# TASK DESCRIPTION:
Exact copies of all the lines below are wanted, without a single picture.

(Saved entries)
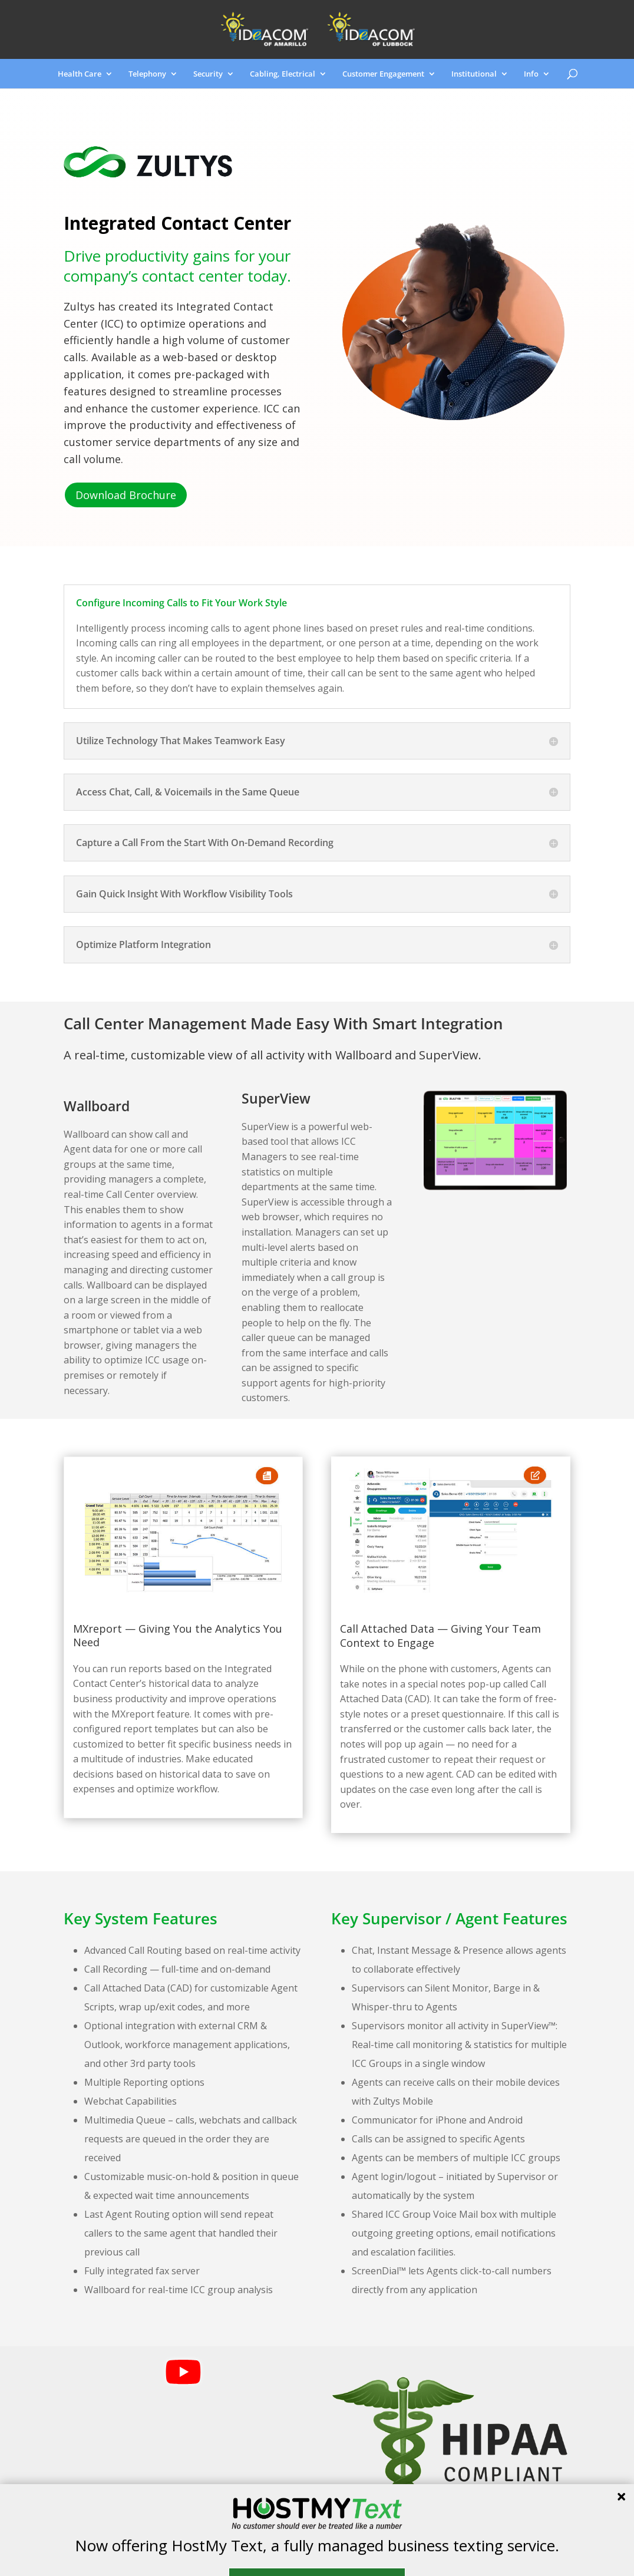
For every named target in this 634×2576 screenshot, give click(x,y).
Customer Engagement (383, 74)
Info (531, 74)
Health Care (79, 74)
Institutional (474, 74)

# EXPECTED OUTPUT:
For every named target in this 634×2576 screenshot, give click(x,y).
Customer Engagement (383, 74)
Info (531, 74)
Health Care (79, 74)
Institutional (474, 74)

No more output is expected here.